**WHAT YOU ARE ASKED TO DO:**
Repeat the lines from the line with "with the necessary regelialia." to the line with "this actuality, the" in the listing below, keeping both end lines and adding nothing.

━━━━━━━━━━━━━━━━

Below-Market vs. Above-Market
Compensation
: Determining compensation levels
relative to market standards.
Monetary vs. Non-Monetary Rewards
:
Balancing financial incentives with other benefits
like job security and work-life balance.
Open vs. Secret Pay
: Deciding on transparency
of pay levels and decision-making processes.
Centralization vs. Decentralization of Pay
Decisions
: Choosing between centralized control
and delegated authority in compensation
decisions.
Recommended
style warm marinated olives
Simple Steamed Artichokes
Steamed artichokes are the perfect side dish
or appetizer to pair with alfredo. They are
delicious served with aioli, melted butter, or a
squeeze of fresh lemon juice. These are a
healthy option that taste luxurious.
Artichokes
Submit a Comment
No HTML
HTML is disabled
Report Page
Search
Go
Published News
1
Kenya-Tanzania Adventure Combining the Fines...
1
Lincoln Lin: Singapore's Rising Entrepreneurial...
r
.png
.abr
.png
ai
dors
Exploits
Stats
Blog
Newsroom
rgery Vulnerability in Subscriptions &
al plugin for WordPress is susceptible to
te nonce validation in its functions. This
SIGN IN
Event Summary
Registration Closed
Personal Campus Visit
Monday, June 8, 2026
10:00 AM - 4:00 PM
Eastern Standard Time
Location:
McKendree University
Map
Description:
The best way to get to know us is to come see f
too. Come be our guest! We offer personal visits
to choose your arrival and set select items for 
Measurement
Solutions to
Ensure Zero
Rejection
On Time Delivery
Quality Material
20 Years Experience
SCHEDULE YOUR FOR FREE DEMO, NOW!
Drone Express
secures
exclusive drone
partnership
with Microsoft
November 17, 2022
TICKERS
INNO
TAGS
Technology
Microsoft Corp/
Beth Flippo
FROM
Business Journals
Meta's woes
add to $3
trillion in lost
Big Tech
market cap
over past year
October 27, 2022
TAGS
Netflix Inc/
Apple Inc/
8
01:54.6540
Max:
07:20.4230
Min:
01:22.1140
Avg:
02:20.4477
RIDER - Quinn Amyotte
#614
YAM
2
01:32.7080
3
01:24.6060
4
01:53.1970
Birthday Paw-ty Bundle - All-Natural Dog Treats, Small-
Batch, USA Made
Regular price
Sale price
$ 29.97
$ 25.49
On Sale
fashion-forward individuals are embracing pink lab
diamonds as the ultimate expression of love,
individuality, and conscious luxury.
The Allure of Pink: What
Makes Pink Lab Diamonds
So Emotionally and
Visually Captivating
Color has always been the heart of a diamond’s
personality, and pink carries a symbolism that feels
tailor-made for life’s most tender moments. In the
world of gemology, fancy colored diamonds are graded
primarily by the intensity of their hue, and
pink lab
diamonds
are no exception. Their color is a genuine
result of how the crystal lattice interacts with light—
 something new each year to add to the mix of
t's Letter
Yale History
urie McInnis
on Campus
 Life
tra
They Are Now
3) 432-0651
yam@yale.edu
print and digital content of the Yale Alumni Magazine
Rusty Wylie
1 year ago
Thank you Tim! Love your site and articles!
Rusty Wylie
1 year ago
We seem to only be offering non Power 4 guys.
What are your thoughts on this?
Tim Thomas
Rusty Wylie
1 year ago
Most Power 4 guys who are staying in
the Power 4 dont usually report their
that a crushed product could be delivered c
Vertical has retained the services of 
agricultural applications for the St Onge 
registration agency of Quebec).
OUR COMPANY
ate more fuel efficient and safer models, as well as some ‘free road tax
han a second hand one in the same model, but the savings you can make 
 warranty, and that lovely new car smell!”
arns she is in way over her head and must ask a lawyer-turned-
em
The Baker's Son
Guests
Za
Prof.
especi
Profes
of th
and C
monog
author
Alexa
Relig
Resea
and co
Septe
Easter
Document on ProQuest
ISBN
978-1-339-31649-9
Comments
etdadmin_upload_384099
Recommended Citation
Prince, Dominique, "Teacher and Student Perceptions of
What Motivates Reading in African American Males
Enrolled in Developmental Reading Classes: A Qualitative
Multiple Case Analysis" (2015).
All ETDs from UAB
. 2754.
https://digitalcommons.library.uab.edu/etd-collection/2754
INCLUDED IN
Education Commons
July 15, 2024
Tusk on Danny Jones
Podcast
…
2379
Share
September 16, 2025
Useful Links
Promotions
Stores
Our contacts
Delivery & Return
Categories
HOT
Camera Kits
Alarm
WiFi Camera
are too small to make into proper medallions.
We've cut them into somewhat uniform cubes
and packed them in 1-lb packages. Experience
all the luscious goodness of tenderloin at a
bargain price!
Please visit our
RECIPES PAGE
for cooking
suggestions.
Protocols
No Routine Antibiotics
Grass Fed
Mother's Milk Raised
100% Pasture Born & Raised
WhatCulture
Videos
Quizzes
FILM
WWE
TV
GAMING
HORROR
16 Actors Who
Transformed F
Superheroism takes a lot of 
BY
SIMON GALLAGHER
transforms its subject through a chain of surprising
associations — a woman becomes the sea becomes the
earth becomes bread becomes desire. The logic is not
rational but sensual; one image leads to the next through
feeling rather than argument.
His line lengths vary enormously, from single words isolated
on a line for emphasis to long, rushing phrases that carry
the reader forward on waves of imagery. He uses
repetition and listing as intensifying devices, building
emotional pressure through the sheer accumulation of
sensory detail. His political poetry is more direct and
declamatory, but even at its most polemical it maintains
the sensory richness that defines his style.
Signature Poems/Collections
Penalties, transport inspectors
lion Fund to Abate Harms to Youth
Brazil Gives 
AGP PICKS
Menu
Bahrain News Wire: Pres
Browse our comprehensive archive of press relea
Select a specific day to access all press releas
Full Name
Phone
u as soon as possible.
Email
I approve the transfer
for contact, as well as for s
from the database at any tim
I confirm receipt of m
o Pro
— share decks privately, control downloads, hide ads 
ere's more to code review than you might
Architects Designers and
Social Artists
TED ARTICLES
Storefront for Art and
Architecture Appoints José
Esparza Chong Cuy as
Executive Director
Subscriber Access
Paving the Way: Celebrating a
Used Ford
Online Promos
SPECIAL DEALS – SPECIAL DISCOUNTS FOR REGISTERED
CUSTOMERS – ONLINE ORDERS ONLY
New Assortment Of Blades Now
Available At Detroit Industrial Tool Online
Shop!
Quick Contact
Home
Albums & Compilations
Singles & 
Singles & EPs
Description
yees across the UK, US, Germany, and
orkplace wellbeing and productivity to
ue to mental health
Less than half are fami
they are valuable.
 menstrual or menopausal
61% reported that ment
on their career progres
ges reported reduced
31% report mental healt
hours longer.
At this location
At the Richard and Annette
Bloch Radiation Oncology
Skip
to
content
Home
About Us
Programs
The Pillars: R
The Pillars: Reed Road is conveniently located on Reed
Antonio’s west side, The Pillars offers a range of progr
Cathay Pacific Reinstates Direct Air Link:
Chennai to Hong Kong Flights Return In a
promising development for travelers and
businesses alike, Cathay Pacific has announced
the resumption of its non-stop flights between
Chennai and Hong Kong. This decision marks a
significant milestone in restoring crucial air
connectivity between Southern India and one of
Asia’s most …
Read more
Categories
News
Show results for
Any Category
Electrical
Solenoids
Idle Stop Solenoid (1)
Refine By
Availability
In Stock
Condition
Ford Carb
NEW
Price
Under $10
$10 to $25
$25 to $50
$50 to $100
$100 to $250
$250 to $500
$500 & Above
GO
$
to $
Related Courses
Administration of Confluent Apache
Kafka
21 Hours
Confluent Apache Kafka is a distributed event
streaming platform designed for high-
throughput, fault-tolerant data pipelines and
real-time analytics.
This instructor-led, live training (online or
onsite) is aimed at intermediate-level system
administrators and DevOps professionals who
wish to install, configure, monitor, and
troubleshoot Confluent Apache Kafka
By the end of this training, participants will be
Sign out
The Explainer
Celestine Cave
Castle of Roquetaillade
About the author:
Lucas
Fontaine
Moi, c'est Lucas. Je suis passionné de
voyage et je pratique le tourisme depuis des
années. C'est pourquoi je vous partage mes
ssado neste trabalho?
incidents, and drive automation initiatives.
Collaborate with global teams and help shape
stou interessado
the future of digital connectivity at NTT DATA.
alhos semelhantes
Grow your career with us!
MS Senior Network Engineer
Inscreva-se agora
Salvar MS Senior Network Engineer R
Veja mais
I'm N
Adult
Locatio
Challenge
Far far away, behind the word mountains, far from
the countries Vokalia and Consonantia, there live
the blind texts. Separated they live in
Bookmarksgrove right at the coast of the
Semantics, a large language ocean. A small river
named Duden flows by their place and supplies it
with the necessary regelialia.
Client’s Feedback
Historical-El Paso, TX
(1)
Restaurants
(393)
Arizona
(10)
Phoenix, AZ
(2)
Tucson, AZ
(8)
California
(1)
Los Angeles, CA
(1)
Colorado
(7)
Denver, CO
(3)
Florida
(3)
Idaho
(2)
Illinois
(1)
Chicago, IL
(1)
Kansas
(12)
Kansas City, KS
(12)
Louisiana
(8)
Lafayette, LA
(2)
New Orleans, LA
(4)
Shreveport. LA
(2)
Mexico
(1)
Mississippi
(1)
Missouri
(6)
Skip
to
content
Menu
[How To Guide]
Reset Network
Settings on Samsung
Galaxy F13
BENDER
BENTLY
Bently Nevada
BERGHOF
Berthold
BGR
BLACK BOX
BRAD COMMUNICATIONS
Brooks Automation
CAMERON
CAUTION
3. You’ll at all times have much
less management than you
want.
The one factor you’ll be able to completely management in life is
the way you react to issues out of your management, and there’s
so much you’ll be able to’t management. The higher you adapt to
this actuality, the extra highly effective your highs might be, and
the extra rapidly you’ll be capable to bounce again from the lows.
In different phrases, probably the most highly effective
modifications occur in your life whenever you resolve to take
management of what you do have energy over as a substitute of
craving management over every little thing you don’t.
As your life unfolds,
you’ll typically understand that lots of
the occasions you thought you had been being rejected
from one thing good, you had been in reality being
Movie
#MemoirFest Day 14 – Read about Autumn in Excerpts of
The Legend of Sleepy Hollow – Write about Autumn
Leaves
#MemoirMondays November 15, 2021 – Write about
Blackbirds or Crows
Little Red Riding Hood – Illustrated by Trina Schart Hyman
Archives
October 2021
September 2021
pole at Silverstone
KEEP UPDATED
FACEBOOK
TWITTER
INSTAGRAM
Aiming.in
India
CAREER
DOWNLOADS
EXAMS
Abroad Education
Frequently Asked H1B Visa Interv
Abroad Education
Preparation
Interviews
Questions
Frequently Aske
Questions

━━━━━━━━━━━━━━━━

**OUTPUT FOR THIS EXERCISE:**
with the necessary regelialia.
Client’s Feedback
Historical-El Paso, TX
(1)
Restaurants
(393)
Arizona
(10)
Phoenix, AZ
(2)
Tucson, AZ
(8)
California
(1)
Los Angeles, CA
(1)
Colorado
(7)
Denver, CO
(3)
Florida
(3)
Idaho
(2)
Illinois
(1)
Chicago, IL
(1)
Kansas
(12)
Kansas City, KS
(12)
Louisiana
(8)
Lafayette, LA
(2)
New Orleans, LA
(4)
Shreveport. LA
(2)
Mexico
(1)
Mississippi
(1)
Missouri
(6)
Skip
to
content
Menu
[How To Guide]
Reset Network
Settings on Samsung
Galaxy F13
BENDER
BENTLY
Bently Nevada
BERGHOF
Berthold
BGR
BLACK BOX
BRAD COMMUNICATIONS
Brooks Automation
CAMERON
CAUTION
3. You’ll at all times have much
less management than you
want.
The one factor you’ll be able to completely management in life is
the way you react to issues out of your management, and there’s
so much you’ll be able to’t management. The higher you adapt to
this actuality, the extra highly effective your highs might be, and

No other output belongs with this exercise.